Ночами фигово. Не могу спать даже после валиума, от него лишь впадаю в прострацию, шагаю по купе — там особо не погуляешь, — стараясь не падать, когда поезд разгоняется по пустыням, внезапно тормозит без предупреждения, и в сумеречном вагоне меня резко дергает. Поднимаю занавески, ничего не вижу, только уголек сигареты светится в оконном стекле. На развязках, как правило, объявляют, что на пути надуло песка, а один раз, около трех ночи, — что-то про койота. Я ненадолго засыпаю и прихожу в себя, когда на границе Аризоны поезд въезжает в грозу. Полная темень, и вдруг пурпурные, фиолетовые молнии расцветают по всему небу, на несколько секунд освещая городишки. Поезд их минует — вокзальные колокола, мерцание красных вспышек, фары одинокого пикапа застыли на переезде, ждут, а поезд громыхает в ночи, и кошмарные городишки уменьшаются, исчезают, отдаляются друг от друга, а я еду поездом не потому, что не люблю летать, и не потому, что хочу увидеть свою страну, — я не желаю лишние три дня торчать в Лос-Анджелесе с отцом и Шерил, или с Грэмом, или с матерью. Закрытый универмаг, неоновая вывеска бензоколонки, поезд тормозит, ползет дальше, без толку оттягивать неизбежное, опускать занавески.

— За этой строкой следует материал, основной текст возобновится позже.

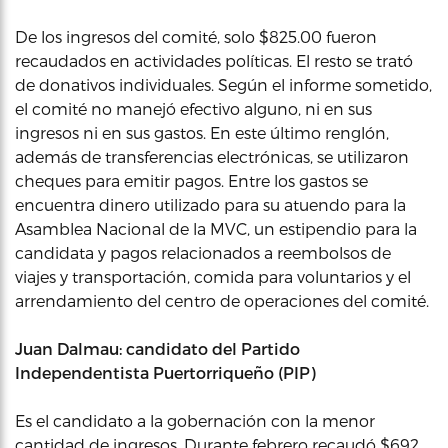
De los ingresos del comité, solo $825.00 fueron
recaudados en actividades políticas. El resto se trató
de donativos individuales. Según el informe sometido,
el comité no manejó efectivo alguno, ni en sus
ingresos ni en sus gastos. En este último renglón,
además de transferencias electrónicas, se utilizaron
cheques para emitir pagos. Entre los gastos se
encuentra dinero utilizado para su atuendo para la
Asamblea Nacional de la MVC, un estipendio para la
candidata y pagos relacionados a reembolsos de
viajes y transportación, comida para voluntarios y el
arrendamiento del centro de operaciones del comité.
Juan Dalmau: candidato del Partido
Independentista Puertorriqueño (PIP)
Es el candidato a la gobernación con la menor
cantidad de ingresos. Durante febrero recaudó $692,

Наутро в вагоне-ресторане знакомлюсь с богатым парнем из Венесуэлы. В спортивной куртке от Ива Сен-Лорана, тоже в Лос-Анджелес едет. Только что из Сальвадора, все болтает, какая красивая страна, да как часто ее недооценивают, да на каком концерте Лайонела Ричи[32] он там побывал. Мы ждем завтрака, парень листает последний «Пентхаус», а я смотрю в окно: на красной глине проступают бесконечные заплаты полей и башни нефтеперегонных заводов, трейлерные стоянки и вышки ретрансляции. Открываю блокнот, пытаюсь разобраться с докладами, что нужно переписать еще с прошлого семестра, но выдыхаюсь, не успев начать. Семья, пять человек, выходит из «Пиццы-Хат», и один ребенок машет поезду — интересно, кто водит детей завтракать в «Пиццу-Хат»? — а венесуэлец машет ребенку, а потом улыбается мне.

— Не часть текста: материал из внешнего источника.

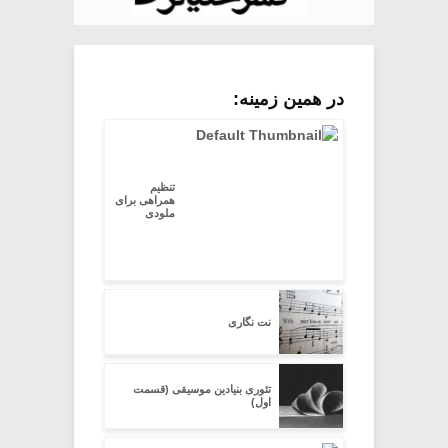
در همین زمینه:
تنظیم
همراهی برای
ملودی
نت نگاری
تئوری بنیادین موسیقی (قسمت
اول)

Я медленно ем, притворяюсь, будто целиком поглощена несвежей картофельной запеканкой и резиновыми, с одной стороны почерневшими оладьями, чтобы венесуэлец не задавал вопросов. Иногда поднимаю глаза, смотрю в окно, за окном — выгоны и коровы на выгонах. Достаю из кармана валиум, стискиваю в ладони. Кроме богатого венесуэльца только что из Сальвадора, единственный мой примерно ровесник — невзрачная негритянка с грустным лицом. Она смотрит на меня через весь вагон, и от этого я сжимаю валиум сильнее. Жду, пока девушка отвернется, и в конце концов глотаю таблетку.

— Голова болит? — вопрошает венесуэлец.

— Да. Голова. — Я застенчиво улыбаюсь, киваю.

Негритянка снова глядит на меня, встает, и за ее столик садится тотально жирная пара, вся в бирюзе. Венесуэлец рассматривает разворот «Пентхауса», потом глядит на меня, улыбается — может, отец был прав, он две недели назад сказал мне по телефону: «Тебе бы, детка, в „МГМ“ податься», — но удивительно, как земля то и дело словно вылетает из-под колес, когда рельсы пересекают шоколадные реки или овраг.


Звоню своему брату Грэму со станции «Амтрак» в Фениксе. Грэм в Венеции, лежит в горячей ванне.

— Он упорствует, — говорю я после паузы.

— Какой скандал, — отвечает Грэм.

— Он упорствует, — повторяю я.

— Да какая разница?

— Ты укурился.

— Нет.

— У тебя голос грустный, когда ты укурен. Ты укурился.

— Я еще не курил.

— Передо мной вот торговый автомат. Размером с двуспальную кровать, — сообщаю я. — Поговори с ним. — Я закуриваю. Тошнотворный вкус.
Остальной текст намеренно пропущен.